Pour le SNUDI-FO la « maternelle de demain » commence dès aujourd’hui par l’affirmation de l’existence de l’école maternelle publique au sein de l’École de la République !

La volonté de maintenir l’école maternelle au sein de l’Éducation nationale devrait se traduire notamment par la baisse des effectifs par classe et le retour à la possibilité de fréquentation scolaire dès l’âge de 2 ans.

Dans cette perspective le SNUDI-FO revendique depuis des années les créations de postes nécessaires permettant entre autres qu’il soit mis un terme à la chute du taux de scolarisation
des enfants de moins de 3 ans. En effet, la scolarisation des moins de 3 ans est passée de 34 % en 2000 à 11,7 % en 2017 — (21,5 % en éducation prioritaire et 9,6 % pour les autres).

De plus il est impératif que le recours aux contractuels soit stoppé dans toutes les classes dont les classes maternelles.

Pour le SNUDI-FO la place de la « maternelle de demain », est au sein de l’Éducation nationale. Elle ne doit pas devenir un jardin d’éveil ou un pôle « petite enfance » municipal.

Pour une école maternelle gratuite :
Il ne saurait être question d’accepter que la maternelle de demain devienne une structure d’accueil payante. L’école publique laïque avec sa gratuité est la garantie de l’égal accès de tous les élèves, quelle que soit leur situation sociale.

Pour une école maternelle avec des programmes nationaux :
Pour remplir pleinement son rôle, l’école maternelle doit continuer à disposer de programmes nationaux d’enseignement dans la perspective des programmes de l’école primaire et l’obtention de diplômes nationaux tel que le Baccalauréat, seuls à même d’être reconnus dans les conventions collectives et le Code du travail.

Pour une école maternelle avec des PE fonctionnaires d’État et une ATSEM par classe :
La maternelle, pour rester une école, doit relever des missions d’enseignement assurées par des PE fonctionnaire d’État, assistés des personnels communaux que sont les ATSEM, à raison d’une ATSEM par classe. Elle doit disposer d’un PE faisant fonction de directeur.
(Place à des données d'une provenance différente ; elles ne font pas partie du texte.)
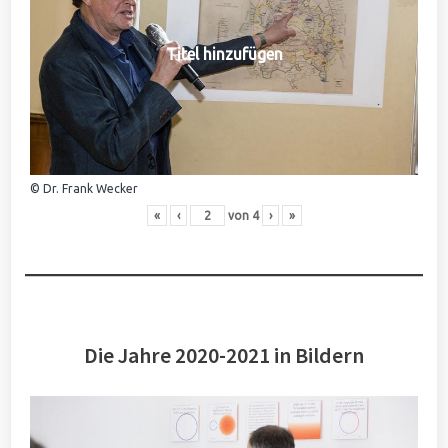
Titel hinzufügen
© Dr. Frank Wecker
«
‹
von
4
›
»
Die Jahre 2020-2021 in Bildern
Le SNUDI-FO rappelle l’opposition commune à la FNEC FP-FO et à la FSPS-FO au projet gouvernemental de modification des missions des ATSEM pour tenter de leur imposer dans l’article 2 de leur statut, « leur rôle éducatif et d’assistance pédagogique des enseignants ».

Pour une école maternelle relevant de la seule Éducation nationale :
Afin de garantir l’ensemble de ces nécessités, la maternelle doit donc rester une école à part entière relevant du ministère de l’Éducation nationale pour les programmes, les affectations…
Le SNUDI-FO n’oublie pas que la réforme des rythmes scolaires et les PEdT ont largement instauré la confusion scolaire/périscolaire dans les écoles au détriment de la mission d’enseignement.

C’est pourquoi il s’oppose à toute tentative de transfert de compétences de l’État vers les collectivités territoriales en matière d’accueil des élèves d’âge maternel. Il appelle les syndicats départementaux pour s’opposer à toutes les tentatives de ce type en relation avec les syndicats FO des ATSEM, avec les Unions départementales FO.